### Directions
Your task is to transcribe the data exactly while omitting each picture.

### Supplied records
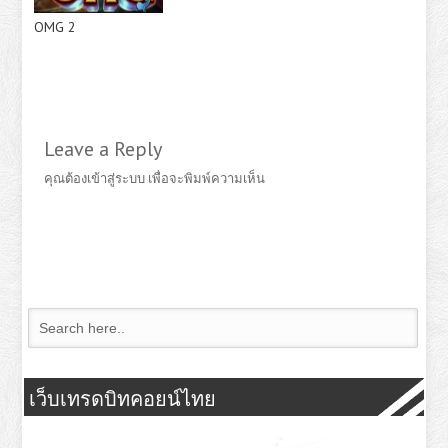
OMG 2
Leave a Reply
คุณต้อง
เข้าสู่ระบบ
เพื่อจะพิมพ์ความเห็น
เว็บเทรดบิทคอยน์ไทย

### Answer below
OMG 2
Leave a Reply
คุณต้อง
เข้าสู่ระบบ
เพื่อจะพิมพ์ความเห็น
เว็บเทรดบิทคอยน์ไทย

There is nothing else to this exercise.